At the 2005 Frankfurt auto show, Ford’s stunning Iosis concept car debuted the company’s “Kinetic” design language, which shortly thereafter debuted on non-U.S. models like the Mondeo, European Focus, C-Max, and Kuga. Our first taste of Kinetic design came more recently with the 2011 Fiesta and 2012 Focus models. But now Ford’s look is evolving, with another Frankfurt concept—the 2011 show’s gorgeous and aptly named Evos—previewing the next evolution (get it?) of Blue Oval design.

Sadly, the company won’t go so far as to adapt the Evos’s quad butterfly doors for production. But this fastback four-seater, which is shorter than a Focus sedan but wider than a Porsche Panamera, does embody a half dozen newly defined pillars of Ford global design—which will drop the Kinetic moniker.

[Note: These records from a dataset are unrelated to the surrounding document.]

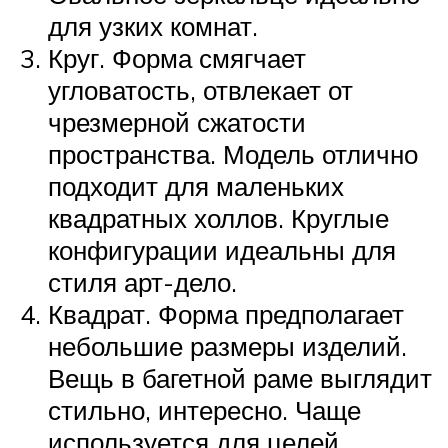
для узких комнат.
Круг. Форма смягчает
угловатость, отвлекает от
чрезмерной сжатости
пространства. Модель отлично
подходит для маленьких
квадратных холлов. Круглые
конфигурации идеальны для
стиля арт-дело.
Квадрат. Форма предполагает
небольшие размеры изделий.
Вещь в багетной раме выглядит
стильно, интересно. Чаще
используется для целей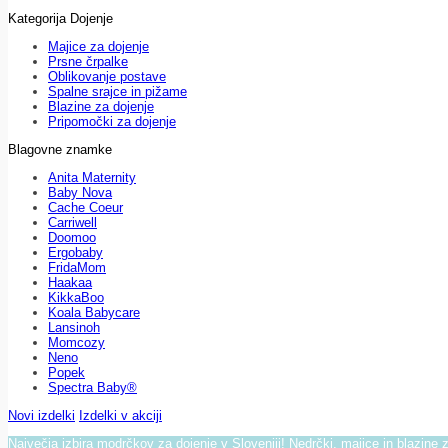
Kategorija Dojenje
Majice za dojenje
Prsne črpalke
Oblikovanje postave
Spalne srajce in pižame
Blazine za dojenje
Pripomočki za dojenje
Blagovne znamke
Anita Maternity
Baby Nova
Cache Coeur
Carriwell
Doomoo
Ergobaby
FridaMom
Haakaa
KikkaBoo
Koala Babycare
Lansinoh
Momcozy
Neno
Popek
Spectra Baby®
Novi izdelki
Izdelki v akciji
Največja izbira modrčkov za dojenje v Sloveniji! Nedrčki, majice in blazine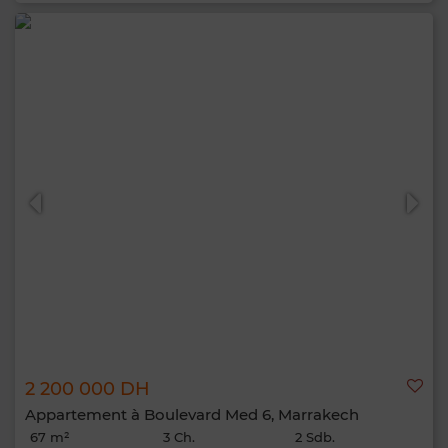
2 200 000 DH
Appartement à Boulevard Med 6, Marrakech
67 m²
3 Ch.
2 Sdb.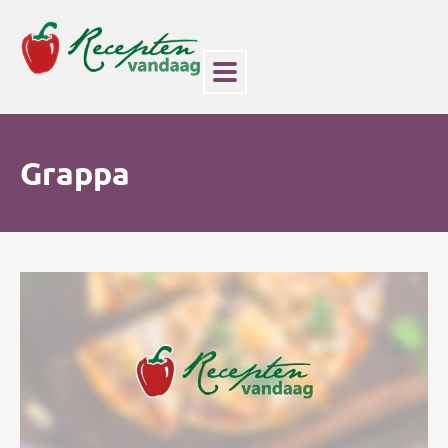
Grappa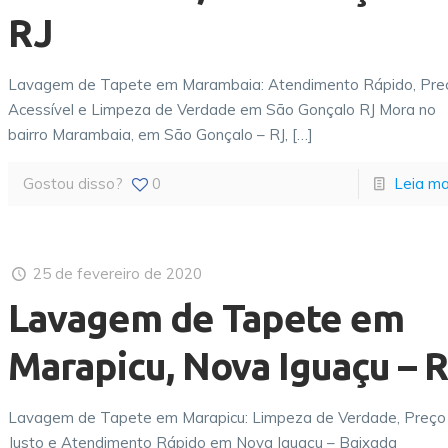
RJ
Lavagem de Tapete em Marambaia: Atendimento Rápido, Pre
Acessível e Limpeza de Verdade em São Gonçalo RJ Mora no
bairro Marambaia, em São Gonçalo – RJ,
[…]
Gostou disso?
0
Leia ma
25 de fevereiro de 2020
Lavagem de Tapete em
Marapicu, Nova Iguaçu – 
Lavagem de Tapete em Marapicu: Limpeza de Verdade, Preço
Justo e Atendimento Rápido em Nova Iguaçu – Baixada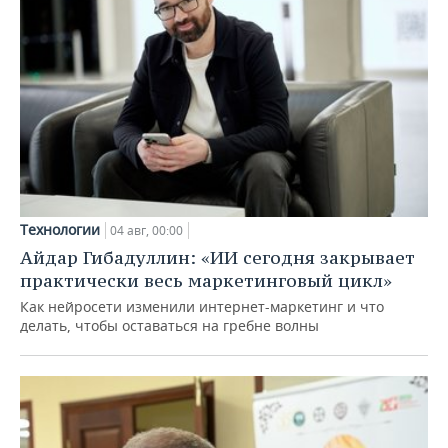
Технологии
04 авг, 00:00
Айдар Гибадуллин: «ИИ сегодня закрывает
практически весь маркетинговый цикл»
Как нейросети изменили интернет-маркетинг и что
делать, чтобы оставаться на гребне волны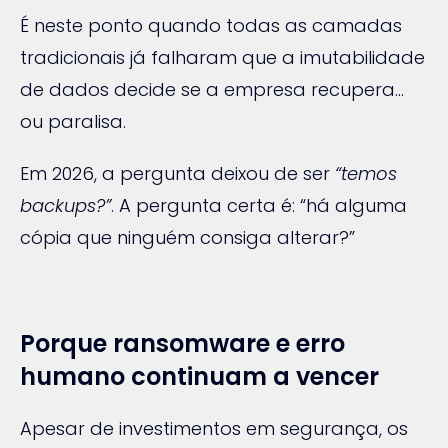
É neste ponto quando todas as camadas
tradicionais já falharam que a imutabilidade
de dados decide se a empresa recupera…
ou paralisa.
Em 2026, a pergunta deixou de ser
“temos
backups?”
. A pergunta certa é: “há alguma
cópia que ninguém consiga alterar?”
Porque ransomware e erro
humano continuam a vencer
Apesar de investimentos em segurança, os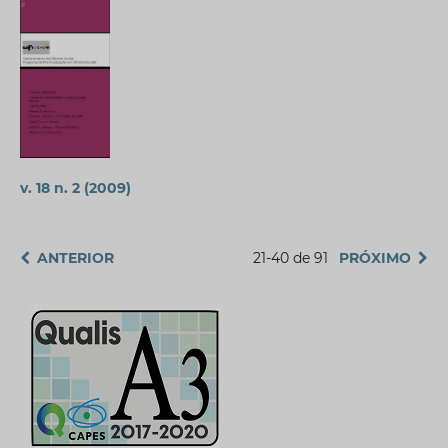
v. 18 n. 2 (2009)
ANTERIOR
21-40 de 91
PRÓXIMO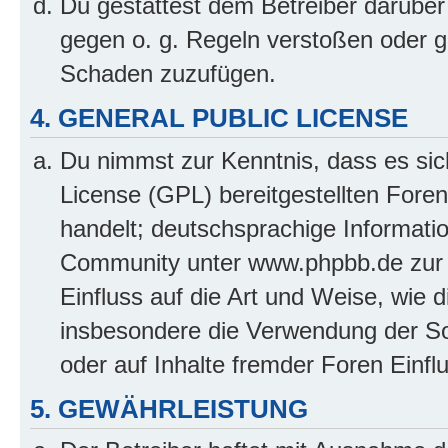
Du gestattest dem Betreiber darüber
gegen o. g. Regeln verstoßen oder g
Schaden zuzufügen.
4. GENERAL PUBLIC LICENSE
Du nimmst zur Kenntnis, dass es sic
License (GPL) bereitgestellten Fo
handelt; deutschsprachige Informati
Community unter www.phpbb.de zur V
Einfluss auf die Art und Weise, wie 
insbesondere die Verwendung der So
oder auf Inhalte fremder Foren Einf
5. GEWÄHRLEISTUNG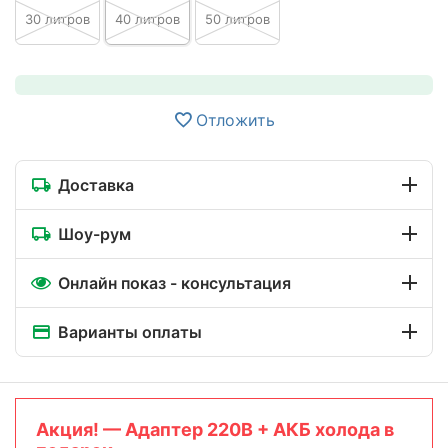
30 литров
40 литров
50 литров
Отложить
Доставка
Шоу-рум
Онлайн показ - консультация
Варианты оплаты
Акция! — Адаптер 220В + АКБ холода в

The Evos will provide the template for future Fords, and so we took a virtual tour of the car with Ford design chief J Mays, who explained those design pillars.

The first two pillars of Ford’s new design language are “silhouette innovation” and “perceived efficiency.” The former, according to Mays, represents a profile “that defines your automobile and looks different than most of the other cars in a particular class on the road,” while the latter equates to visual lightness and sleekness. “We’d like to have lightweight pillars [and] a teardrop cabin [where] the lines on the side disappear at a vanishing point somewhere around 100 yards behind the car.” The gist? Think less ‘traditional three-box sedan’ and more ‘four-door coupe.’

“Refined surface language” refers to a smoothing out of Kinetically sculpted body surfaces, among them the architectural fenders, creased door skins, and sculpted hoods. This directive also appears to be a reaction to other manufacturers that Mays claims have “annexed” and subsequently exaggerated Ford’s Kinetic motifs. Ford is going in “exactly the opposite direction” now, he said, keeping what he called the “excitement” of Kinetic design but rendered in “beautiful shapes you’d love to run your hands over.”

An emphasis on the fourth pillar, “technical graphics,” basically refers to the lamps and lower body addenda. “Headlamps seem to be growing to absurd proportions,” said Mays. “They’ve become less about technology and more about design flourish and style. And we think that’s reached its complete evolution. So we’re going to the minimal height for the headlamps and the taillamps and we’re going to let the technology speak for the graphics rather than overt style.” The headlamps on the Evos are rendered in LEDs “designed in such a way that you probably haven’t seen before.” Will every future Ford model get “razor-cut” headlamps such as these? Yes, and Mays told us that he is committed to LED headlamps on every new Ford, although we’ll have to see if those make it past the accountants.